Dear Reader, P2, Please read the other parts as well
I wonder what it would’ve been like to grow up differently. Maybe with fewer mental roadblocks. Maybe with a brain that wasn’t constantly shifting channels without warning. I’ve been trying so hard lately, writing a book that digs into the mess of identity, lying, family, and mental illness, designing guitar lesson plans, building a future from scratch, but I still feel like I’m falling short. I stay up through the night, not because I want to, but because sleep won’t come. My body is exhausted, but my mind refuses to rest. Insomnia has become my shadow, and no one around me really knows what it’s like to be stuck in a room with nothing but thoughts that spin and spin and spin.
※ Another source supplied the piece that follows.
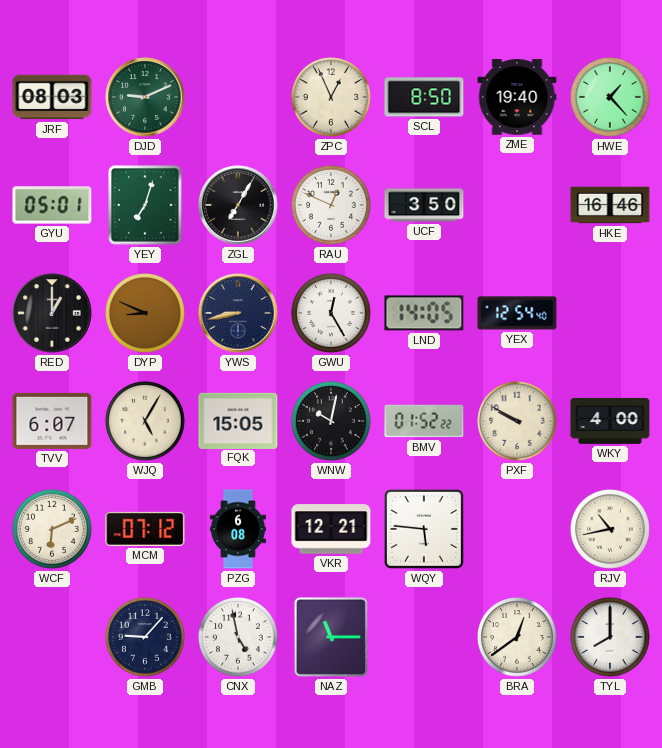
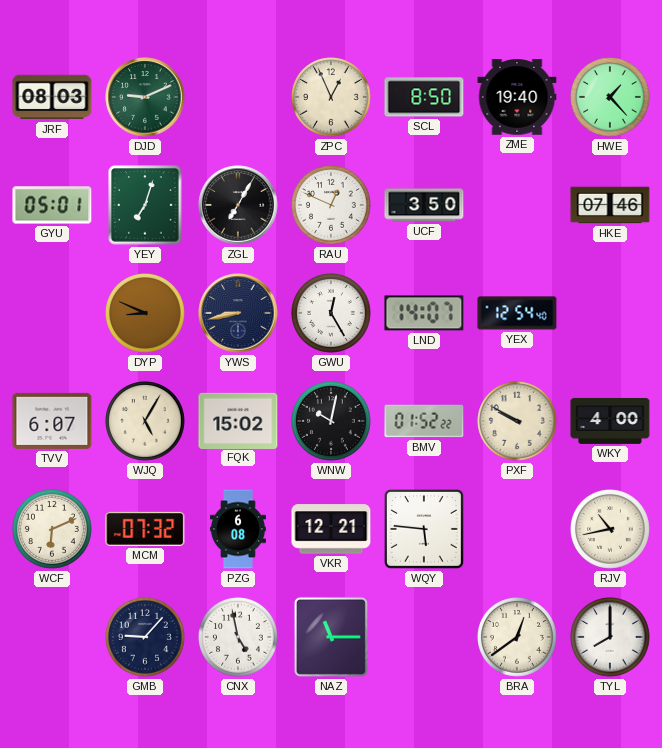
HKE: 16:46 -> 07:46
RED: 1:00 -> none
LND: 14:05 -> 14:07
FQK: 15:05 -> 15:02
MCM: 07:12 -> 07:32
I was once told I only had a few days left to live. The sickness would overtake me. My physical health draining the life out of my soul and the spirit in my skin would be released, to carry me up to God. However, some of the medicine is working, just enough, to keep me alive. My sentence has been extended to two years. I wonder, though, if it would have been better to depart in those two minutes than in the two years to come. Without my person, my life would not mean what everyone deserves. Love, value, and worth. Though little, there is value in each breath I take. With this worth, comes fear. I fear I am lucky to have. If this fear did not exist, my life would be nothing, and my world would end. I am scared to die because I have someone to care for. But I am scared to suffer because I have someone to protect. What is terminal illness when the life expectancy changes? If this is the case, then aren't we all terminally ill?